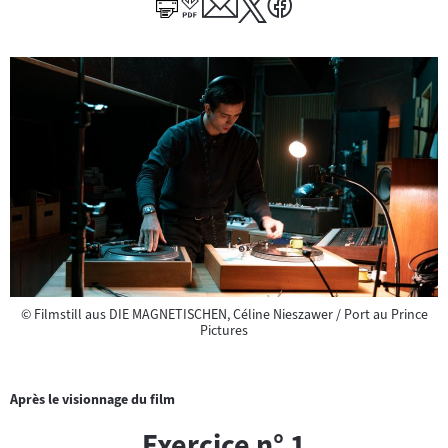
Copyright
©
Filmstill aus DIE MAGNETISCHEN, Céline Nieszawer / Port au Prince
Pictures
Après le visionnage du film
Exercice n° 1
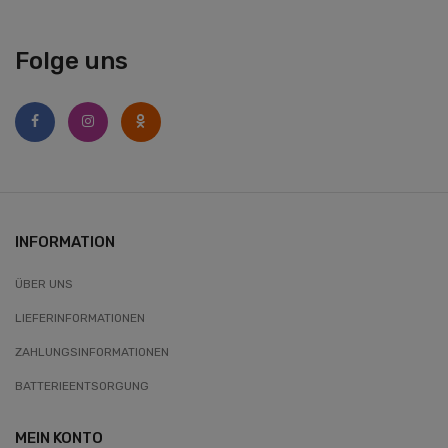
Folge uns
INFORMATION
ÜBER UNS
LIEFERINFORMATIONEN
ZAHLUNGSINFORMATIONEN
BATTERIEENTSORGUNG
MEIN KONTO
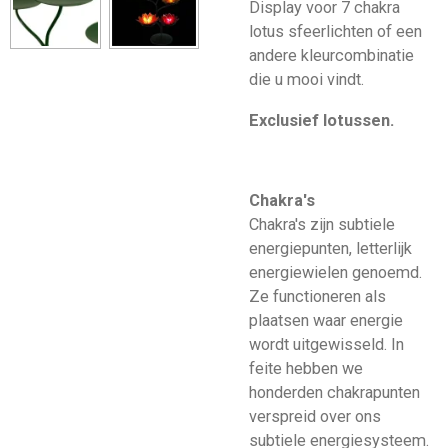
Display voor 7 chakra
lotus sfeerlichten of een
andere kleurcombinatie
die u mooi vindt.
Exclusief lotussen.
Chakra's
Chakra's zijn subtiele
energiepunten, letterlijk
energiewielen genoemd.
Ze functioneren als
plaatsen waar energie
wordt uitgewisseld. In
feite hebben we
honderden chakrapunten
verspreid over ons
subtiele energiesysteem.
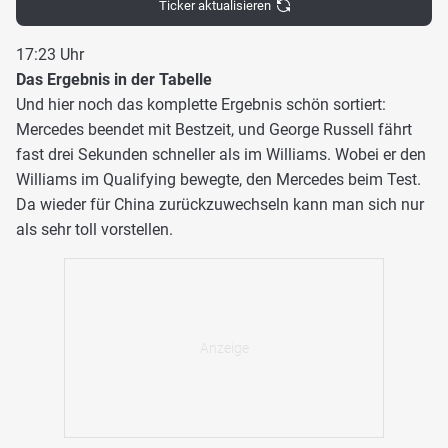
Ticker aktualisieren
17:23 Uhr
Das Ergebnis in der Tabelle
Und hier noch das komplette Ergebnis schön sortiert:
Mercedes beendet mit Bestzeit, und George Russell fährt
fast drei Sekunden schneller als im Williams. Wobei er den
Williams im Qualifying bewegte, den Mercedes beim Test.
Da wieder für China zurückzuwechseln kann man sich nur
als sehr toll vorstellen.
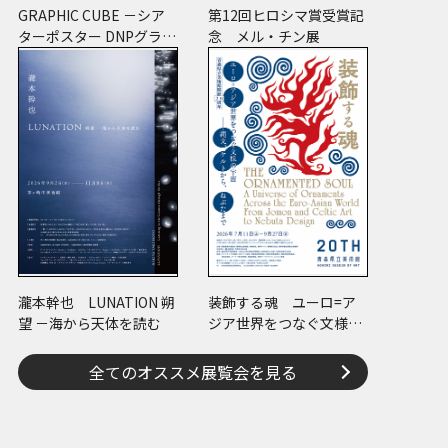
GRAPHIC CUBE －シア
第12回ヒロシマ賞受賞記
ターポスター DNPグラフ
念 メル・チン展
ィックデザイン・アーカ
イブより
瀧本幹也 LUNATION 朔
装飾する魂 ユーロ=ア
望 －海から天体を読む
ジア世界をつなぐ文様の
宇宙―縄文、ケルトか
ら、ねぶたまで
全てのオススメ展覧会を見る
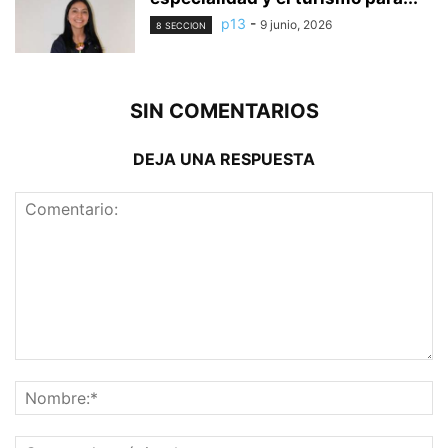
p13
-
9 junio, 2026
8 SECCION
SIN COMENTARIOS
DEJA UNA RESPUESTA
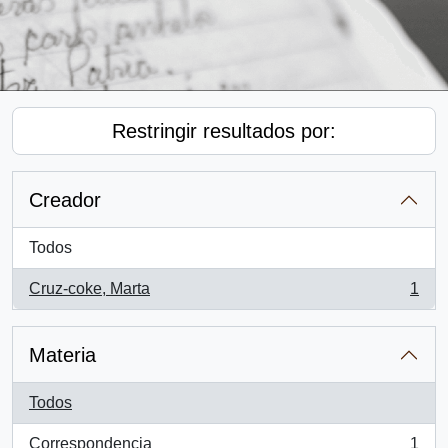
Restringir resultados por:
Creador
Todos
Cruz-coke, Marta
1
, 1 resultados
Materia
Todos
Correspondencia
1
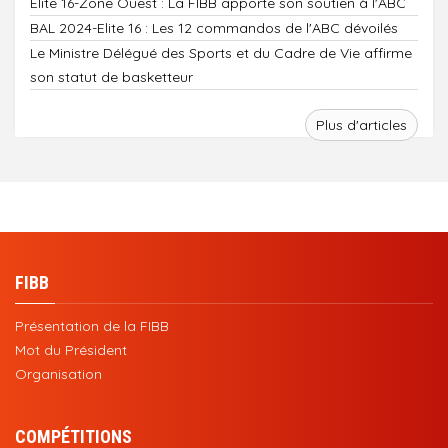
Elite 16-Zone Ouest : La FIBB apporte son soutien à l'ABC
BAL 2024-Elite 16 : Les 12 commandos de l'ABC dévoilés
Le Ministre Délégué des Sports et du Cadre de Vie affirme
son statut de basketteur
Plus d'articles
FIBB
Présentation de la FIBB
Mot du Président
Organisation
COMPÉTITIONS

* * *

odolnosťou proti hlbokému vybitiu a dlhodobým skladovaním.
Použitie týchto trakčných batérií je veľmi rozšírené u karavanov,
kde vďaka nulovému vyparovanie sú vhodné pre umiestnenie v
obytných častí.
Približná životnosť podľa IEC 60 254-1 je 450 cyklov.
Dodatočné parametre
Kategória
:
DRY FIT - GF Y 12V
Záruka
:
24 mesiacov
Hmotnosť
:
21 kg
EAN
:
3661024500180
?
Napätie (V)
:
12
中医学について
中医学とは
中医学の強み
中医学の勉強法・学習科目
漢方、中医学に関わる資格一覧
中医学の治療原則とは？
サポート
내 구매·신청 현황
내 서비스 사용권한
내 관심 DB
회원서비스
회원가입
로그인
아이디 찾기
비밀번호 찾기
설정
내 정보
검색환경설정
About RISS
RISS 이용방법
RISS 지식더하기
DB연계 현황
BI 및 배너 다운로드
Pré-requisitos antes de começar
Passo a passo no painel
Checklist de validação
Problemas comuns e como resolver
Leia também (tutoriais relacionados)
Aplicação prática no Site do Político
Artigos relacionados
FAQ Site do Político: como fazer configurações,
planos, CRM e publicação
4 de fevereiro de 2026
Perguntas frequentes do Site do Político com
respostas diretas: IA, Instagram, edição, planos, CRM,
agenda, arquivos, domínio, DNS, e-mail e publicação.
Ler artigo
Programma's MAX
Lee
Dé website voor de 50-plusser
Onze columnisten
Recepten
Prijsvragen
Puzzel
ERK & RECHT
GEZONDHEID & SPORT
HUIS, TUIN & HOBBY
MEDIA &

--

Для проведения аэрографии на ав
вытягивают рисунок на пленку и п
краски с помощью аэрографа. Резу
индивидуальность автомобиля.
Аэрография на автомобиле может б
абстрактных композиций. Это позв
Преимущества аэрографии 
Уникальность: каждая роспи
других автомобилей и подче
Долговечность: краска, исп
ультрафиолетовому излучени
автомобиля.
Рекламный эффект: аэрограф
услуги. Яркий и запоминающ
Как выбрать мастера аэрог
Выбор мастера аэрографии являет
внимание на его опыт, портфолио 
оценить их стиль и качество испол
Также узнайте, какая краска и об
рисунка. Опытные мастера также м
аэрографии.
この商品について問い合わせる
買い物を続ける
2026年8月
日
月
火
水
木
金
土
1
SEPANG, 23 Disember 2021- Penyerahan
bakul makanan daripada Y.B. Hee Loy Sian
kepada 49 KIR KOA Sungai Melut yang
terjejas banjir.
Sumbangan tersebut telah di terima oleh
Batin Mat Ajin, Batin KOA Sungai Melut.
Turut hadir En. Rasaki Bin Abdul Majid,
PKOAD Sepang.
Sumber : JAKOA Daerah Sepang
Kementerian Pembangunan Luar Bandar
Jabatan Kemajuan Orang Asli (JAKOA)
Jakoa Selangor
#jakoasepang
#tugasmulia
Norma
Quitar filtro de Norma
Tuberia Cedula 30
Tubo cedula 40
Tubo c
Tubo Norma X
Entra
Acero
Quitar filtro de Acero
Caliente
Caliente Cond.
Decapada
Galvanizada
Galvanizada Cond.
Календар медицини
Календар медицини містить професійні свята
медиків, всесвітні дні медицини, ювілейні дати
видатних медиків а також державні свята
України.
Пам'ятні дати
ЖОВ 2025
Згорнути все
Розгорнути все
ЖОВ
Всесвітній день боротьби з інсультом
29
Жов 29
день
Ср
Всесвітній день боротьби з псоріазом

* **EXERCISE OBJECTIVE**: Only lines that include "медиків" belong in the answer; return them from the entries above.

* **SOLUTION TO THIS EXERCISE**:
медиків, всесвітні дні медицини, ювілейні дати
видатних медиків а також державні свята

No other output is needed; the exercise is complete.